Human writing systems developed universal reach with the advent of letters encoding regularities in human utterances and recursive grammatical rules encoding regularities in the expression of ideas. Some Turing machines have universal reach (computational universality or Turing completeness) due to binary strings encoding regularities in informative states and recursive update rules encoding regularities in logic and math.
Similarly, the “language” in which the brain represents abstract ideas has universal reach because it encodes regularities in the laws of physics and nature. Our ability to understand physical processes as complex (and physically distant) as the jet stream of a quasar comes from the brain’s ability to faithfully mimic the physical properties of our explanatory targets via its own physical processes (e.g., action potentials and electrical currents).

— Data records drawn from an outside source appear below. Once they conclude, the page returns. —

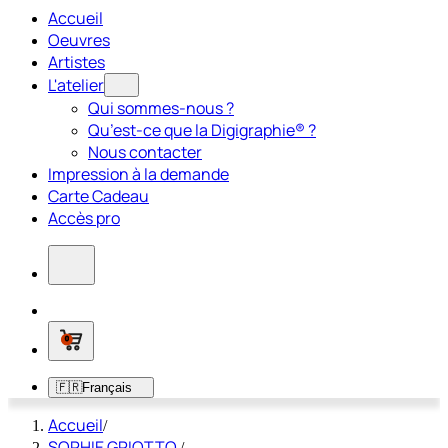
Accueil
Oeuvres
Artistes
L'atelier
Qui sommes-nous ?
Qu’est-ce que la Digigraphie® ?
Nous contacter
Impression à la demande
Carte Cadeau
Accès pro
0
🇫🇷
Français
Accueil
/
SOPHIE GRIOTTO
/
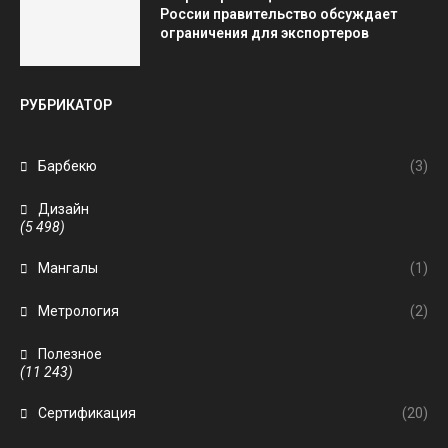
России правительство обсуждает
ограничения для экспортеров
РУБРИКАТОР
Барбекю
(3)
Дизайн
(5 498)
Мангалы
(1)
Метрология
(2)
Полезное
(11 243)
Сертификация
(20)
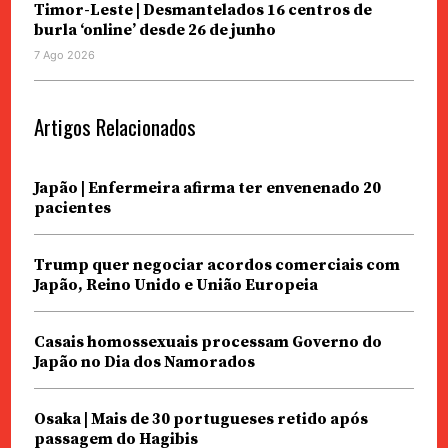
Timor-Leste | Desmantelados 16 centros de
burla ‘online’ desde 26 de junho
7 Ago 2026
Artigos Relacionados
Japão | Enfermeira afirma ter envenenado 20
pacientes
Trump quer negociar acordos comerciais com
Japão, Reino Unido e União Europeia
Casais homossexuais processam Governo do
Japão no Dia dos Namorados
Osaka | Mais de 30 portugueses retido após
passagem do Hagibis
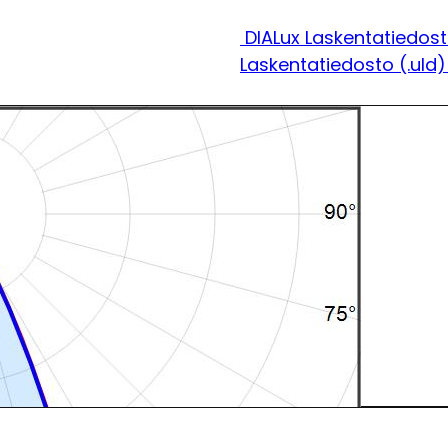
DIALux Laskentatiedost
Laskentatiedosto (.uld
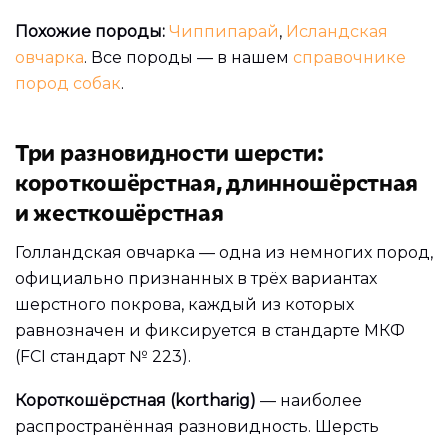
Похожие породы:
Чиппипарай
,
Исландская
овчарка
. Все породы — в нашем
справочнике
пород собак
.
Три разновидности шерсти:
короткошёрстная, длинношёрстная
и жесткошёрстная
Голландская овчарка — одна из немногих пород,
официально признанных в трёх вариантах
шерстного покрова, каждый из которых
равнозначен и фиксируется в стандарте МКФ
(FCI стандарт № 223).
Короткошёрстная (kortharig)
— наиболее
распространённая разновидность. Шерсть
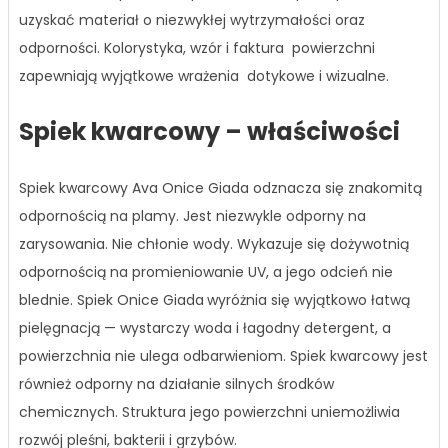
uzyskać materiał o niezwykłej wytrzymałości oraz
odporności. Kolorystyka, wzór i faktura powierzchni
zapewniają wyjątkowe wrażenia dotykowe i wizualne.
Spiek kwarcowy – właściwości
Spiek kwarcowy Ava Onice Giada odznacza się znakomitą
odpornością na plamy. Jest niezwykle odporny na
zarysowania. Nie chłonie wody. Wykazuje się dożywotnią
odpornością na promieniowanie UV, a jego odcień nie
blednie. Spiek Onice Giada
wyróżnia się wyjątkowo łatwą
pielęgnacją — wystarczy woda i łagodny detergent, a
powierzchnia nie ulega odbarwieniom. Spiek kwarcowy jest
również odporny na działanie silnych środków
chemicznych. Struktura jego powierzchni uniemożliwia
rozwój pleśni, bakterii i grzybów.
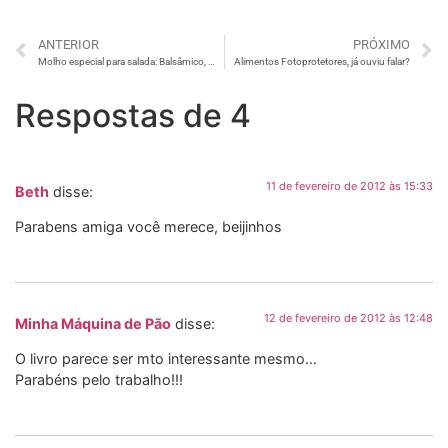
ANTERIOR
PRÓXIMO
Molho especial para salada: Balsâmico, Mostarda e Mel
Alimentos Fotoprotetores, já ouviu falar?
Respostas de 4
11 de fevereiro de 2012 às 15:33
Beth
disse:
Parabens amiga você merece, beijinhos
12 de fevereiro de 2012 às 12:48
Minha Máquina de Pão
disse:
O livro parece ser mto interessante mesmo…
Parabéns pelo trabalho!!!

So, a computation or a proof is a physical process in which objects such as computers or brains physically model or instantiate abstract entities like numbers or equations, and mimic their properties. It is our window on the abstract. It works because we use such entities only in situations where we have good explanations saying that the relevant physical variables in those objects do indeed instantiate those abstract properties.
— Deutsch (2012)
Just like some infinities are larger than others, the universal reach of neural representation far exceeds that of language and Turing machine programs. This is due to the relation between reach and a constructor’s repertoire of possible tasks.
If a system of encoding information has universal reach, this implies that a constructor employing such a system can achieve (has a repertoire consisting of) all possible tasks 1) permitted by the constructor and 2) permitted by the laws of physics. A scribe employing a written language with universal reach can write all possible sentences. A Turing machine employing data-manipulation rules with universal reach can compute every function computable by Turing machines. A human brain employing a system of idea representation with universal reach can understand all possible explanations and can thus instruct its host body to enact all physically possible transformations.
While the set of all possible sentences and all possible computable functions are additionally bounded by the constraints of their domains (1), the set of all physically possible transformations is only bounded by the laws of physics (2). Once again, this is the remarkable value of explanatory knowledge and the systems that can encode it.
At the moment, only the human brain is capable of physically instantiating such knowledge. The brain is also unique as a knowledge medium in that it supports processes of knowledge creation.
If AI is to ever achieve human-like creativity, it must similarly become a general-purpose explainer, equipped with a system of idea representation that can encode all possible explanations and support knowledge-creating processes.
Sources and further reading
Deutsch, D. (2013). Constructor theory. Synthese, 190(18), 4331–4359.
Deutsch, D. (2012). The Beginning of Infinity: Explanations That Transform the World. Penguin Publishing Group.
Deutsch, D. (1997). The Fabric of Reality. Penguin Publishing Group.